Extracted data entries
----

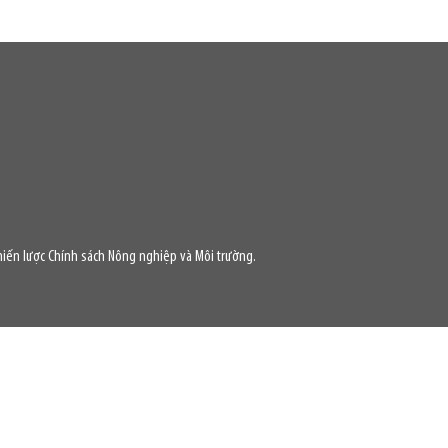
iến lược Chính sách Nông nghiệp và Môi trường.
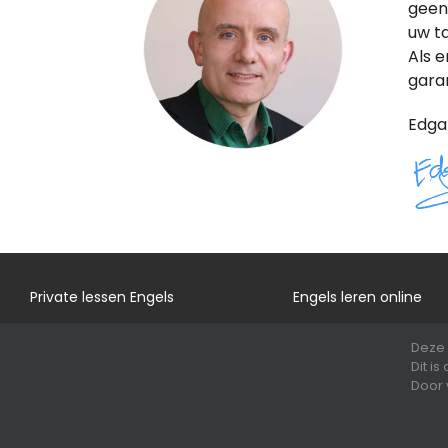
geen 
uw t
Als 
garan
Edga
Private lessen Engels
Engels leren online
Lessen Nederlands
Zakelijk Engels
Deze 
Private lessen Frans
Opleidingspremies
Dit i
Door 
©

----

Print out the entries once more, unchanged. No pictures.

iến lược Chính sách Nông nghiệp và Môi trường.
geen 
uw t
Als 
garan
Edga
Private lessen Engels
Engels leren online
Lessen Nederlands
Zakelijk Engels
Deze 
Private lessen Frans
Opleidingspremies
Dit i
Door 
©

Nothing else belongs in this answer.